Going to the basics of property valuation,  the willing buyer – willing seller concept,  is,  in part,  a foundation of establishing value to be sure.  However,  in depressed markets,  the “willing seller” end is not necessarily (and is frequently not at all)  viable.  Correct?

The point is,   why bother wasting time with the “Low Ball Offer”.   Either the property will eventually work its way down in price or someone will pick it up along the way or it will come back to you!   There is the approach that says,  “throw enough offers out into the ring that eventually you’ll hook one…”  and yes,  I’ve seen this work but only in limited.

My approach is somewhat different.   I’m not looking to establish a game of piracy,  I simply want to pay for the property what it’s worth to me.  If the numbers are right,  I buy it,  if they aren’t,  I don’t.   I take the market value (based on 30 day comp sales) and I work backwards deducting improvement costs plus 10% (contingency),  holding costs, 10% (or more) for my effort and another 6% for market risk.   I prepare the offer with a cover letter explaining (even if I present it directly) and that’s it.   Organized,  logical, supported, rational,…what could be better!   No emotion,  numbers don’t laugh/cry and they don’t lie!

Now,  one might come to the thought that suggest that this approach still may produce a “low ball offer”.  My response to this is that, yes,  it quite possibly could however,  if this is your thought then perhaps you might first check your premise.   The reality may be that the Property is,  in fact,  not priced properly to begin with in which case.  I’d never make the Offer.   I’d sit back and wait them out,  meanwhile,  I’ll have done 2 or 3 other deals in the 30,60 or 90 days it might take.

In the case of the Agent/Broker who’s Listing REO properties,  they’ve got it the real challenge!   They have to wait for the Lender/REO Dept. to come to grips with reality all the while spending time and money to maintain not only the Listing,  but also the relationship with their Client.   I’ve had Contracts with  14 different Lenders/REO Dept.  over the years and I can say,  uncategoricly,  that it was the most difficult process to navigate through.  Particularly if you’re an Agent/Broker that understands the process!

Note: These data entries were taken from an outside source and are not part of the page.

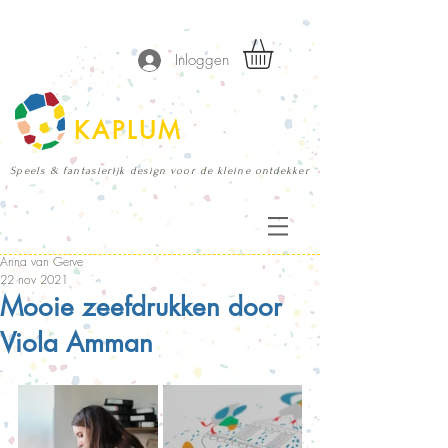
Inloggen
KAPLUM
Speels & fantasierijk design voor de kleine ontdekker
Anna van Gerve
22 nov 2021
Mooie zeefdrukken door
Viola Amman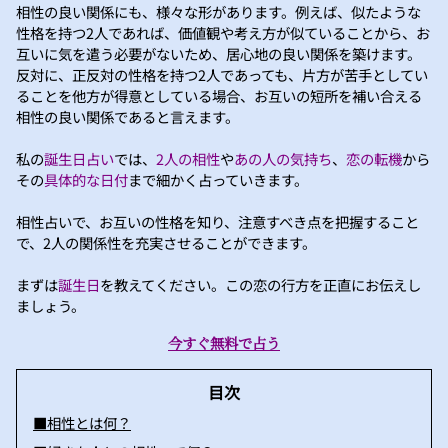
相性の良い関係にも、様々な形があります。例えば、似たような
性格を持つ2人であれば、価値観や考え方が似ていることから、お
互いに気を遣う必要がないため、居心地の良い関係を築けます。
反対に、正反対の性格を持つ2人であっても、片方が苦手としてい
ることを他方が得意としている場合、お互いの短所を補い合える
相性の良い関係であると言えます。
私の
誕生日占い
では、
2人の相性
や
あの人の気持ち
、
恋の転機
から
その
具体的な日付
まで細かく占っていきます。
相性占いで、お互いの性格を知り、注意すべき点を把握すること
で、2人の関係性を充実させることができます。
まずは
誕生日
を教えてください。この恋の行方を正直にお伝えし
ましょう。
今すぐ無料で占う
目次
■相性とは何？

My listing process has matured over the years and I can tell you that if you aren’t moving Properties into “Pending” status within 100 days of them hitting the market,  you’re not serving your Client and you are loosing valuable time and quite often,  you’re going to loose money!     As a rule,  I’ll no longer List REO properties even though it’s tempting!  I do,  presently, have a few of them however they are only with a Lender/REO Dept. that will permit me to do my job.    A sleep and sing quite well by the way!

To conclude,   the most successful transaction is a “Win – Win” !   There’s no need to modify nor even attempt to!   Typically,   the “Low Ball Offer”  works at odds with the fundamental principal and if you think it doesn’t,  try teaching a Pig to Sing!   I love being welcomed back through a door that is being held open for me!  I consider it an honor and a testament to sound and principled business practices and the benefit (value) it provides my Clients has been proven many times over

And oh,  by the way,   I sleep and sing quite well too!